====== INPUT RECORDS
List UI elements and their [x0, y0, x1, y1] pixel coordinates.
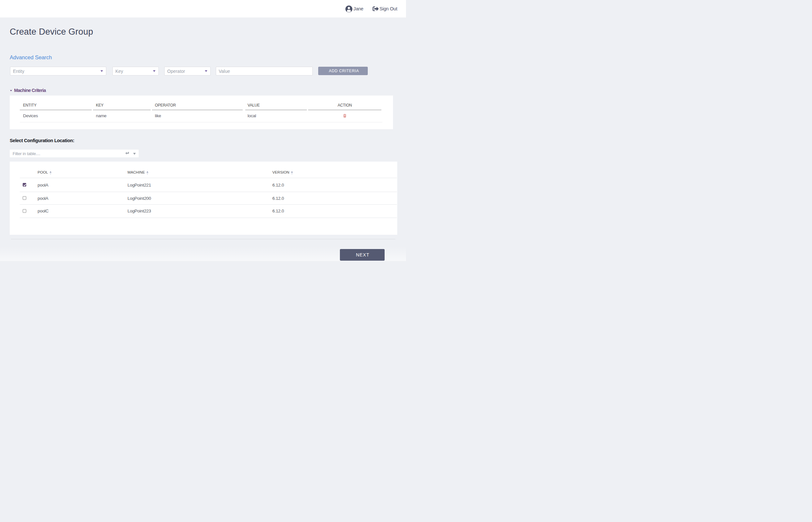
criteria-cell-value: local	[248, 112, 256, 120]
caret-down-icon	[10, 90, 12, 91]
criteria-cell-operator: like	[155, 112, 161, 120]
machine-criteria-label: Machine Criteria	[14, 88, 46, 93]
pool-header-label: POOL	[38, 170, 48, 174]
cell-version: 6.12.0	[272, 196, 284, 200]
column-header-version[interactable]: VERSION	[272, 170, 293, 174]
column-header-operator: OPERATOR	[155, 103, 176, 107]
criteria-cell-action	[308, 112, 381, 120]
sort-icon	[50, 171, 52, 175]
sort-icon	[291, 171, 293, 175]
filter-dropdown-icon[interactable]	[133, 153, 136, 155]
header-underline	[20, 110, 92, 110]
user-avatar-icon	[345, 5, 352, 13]
header-underline	[152, 110, 243, 110]
sort-icon	[147, 171, 149, 175]
value-input[interactable]	[216, 67, 313, 76]
machine-row: poolC LogPoint223 6.12.0	[10, 205, 397, 217]
footer-divider	[11, 239, 395, 239]
sign-out-label: Sign Out	[380, 0, 397, 18]
criteria-cell-entity: Devices	[23, 112, 38, 120]
chevron-down-icon	[205, 70, 207, 72]
filter-box	[10, 149, 139, 157]
header-underline	[245, 110, 307, 110]
cell-pool: poolA	[38, 196, 48, 200]
row-checkbox[interactable]	[23, 209, 26, 213]
key-select-placeholder: Key	[115, 69, 123, 74]
version-header-label: VERSION	[272, 170, 289, 174]
cell-pool: poolC	[38, 208, 49, 214]
header-underline	[93, 110, 151, 110]
operator-select[interactable]: Operator	[164, 67, 211, 76]
config-location-heading: Select Configuration Location:	[10, 138, 74, 143]
check-icon	[23, 183, 26, 187]
column-header-entity: ENTITY	[23, 103, 36, 107]
column-header-value: VALUE	[248, 103, 259, 107]
user-menu[interactable]: Jane	[345, 0, 364, 18]
chevron-down-icon	[153, 70, 156, 72]
next-button[interactable]: NEXT	[340, 249, 385, 261]
column-header-key: KEY	[96, 103, 103, 107]
operator-select-placeholder: Operator	[167, 69, 185, 74]
row-checkbox[interactable]	[23, 183, 26, 186]
column-header-pool[interactable]: POOL	[38, 170, 52, 174]
advanced-search-link[interactable]: Advanced Search	[10, 54, 52, 61]
add-criteria-button[interactable]: ADD CRITERIA	[318, 67, 368, 75]
page-title: Create Device Group	[10, 27, 93, 37]
column-header-machine[interactable]: MACHINE	[128, 170, 149, 174]
filter-input[interactable]	[10, 149, 139, 157]
cell-version: 6.12.0	[272, 182, 284, 187]
cell-machine: LogPoint200	[128, 196, 151, 200]
machine-criteria-toggle[interactable]: Machine Criteria	[10, 88, 46, 93]
sign-out-icon	[373, 6, 379, 11]
delete-criteria-icon[interactable]	[343, 114, 346, 118]
cell-machine: LogPoint221	[128, 182, 151, 187]
machine-header-label: MACHINE	[128, 170, 145, 174]
row-divider	[20, 218, 397, 218]
row-checkbox[interactable]	[23, 196, 26, 200]
criteria-cell-key: name	[96, 112, 107, 120]
enter-key-icon[interactable]	[125, 152, 130, 155]
machines-table: POOL MACHINE VERSION poolA LogPoint221 6…	[10, 162, 397, 235]
entity-select[interactable]: Entity	[10, 67, 106, 76]
create-device-group-page: Jane Sign Out Create Device Group Advanc…	[0, 0, 406, 261]
cell-pool: poolA	[38, 182, 48, 187]
machine-row: poolA LogPoint221 6.12.0	[10, 178, 397, 191]
sign-out-button[interactable]: Sign Out	[373, 0, 397, 18]
column-header-action: ACTION	[308, 103, 381, 107]
machine-row: poolA LogPoint200 6.12.0	[10, 192, 397, 204]
top-bar: Jane Sign Out	[0, 0, 406, 18]
user-name: Jane	[353, 0, 364, 18]
machine-criteria-table: ENTITY KEY OPERATOR VALUE ACTION Devices…	[10, 96, 393, 129]
row-divider	[20, 122, 382, 122]
header-underline	[308, 110, 381, 110]
cell-version: 6.12.0	[272, 208, 284, 214]
entity-select-placeholder: Entity	[13, 69, 24, 74]
chevron-down-icon	[100, 70, 103, 72]
header-underline	[20, 178, 397, 178]
cell-machine: LogPoint223	[128, 208, 151, 214]
key-select[interactable]: Key	[112, 67, 159, 76]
============
ASSIGNED TASK
The word "underline" appears in some lines of the data. Copy every one of those lines.

RESPONSE
header-underline	[20, 110, 92, 110]
header-underline	[152, 110, 243, 110]
header-underline	[245, 110, 307, 110]
header-underline	[93, 110, 151, 110]
header-underline	[308, 110, 381, 110]
header-underline	[20, 178, 397, 178]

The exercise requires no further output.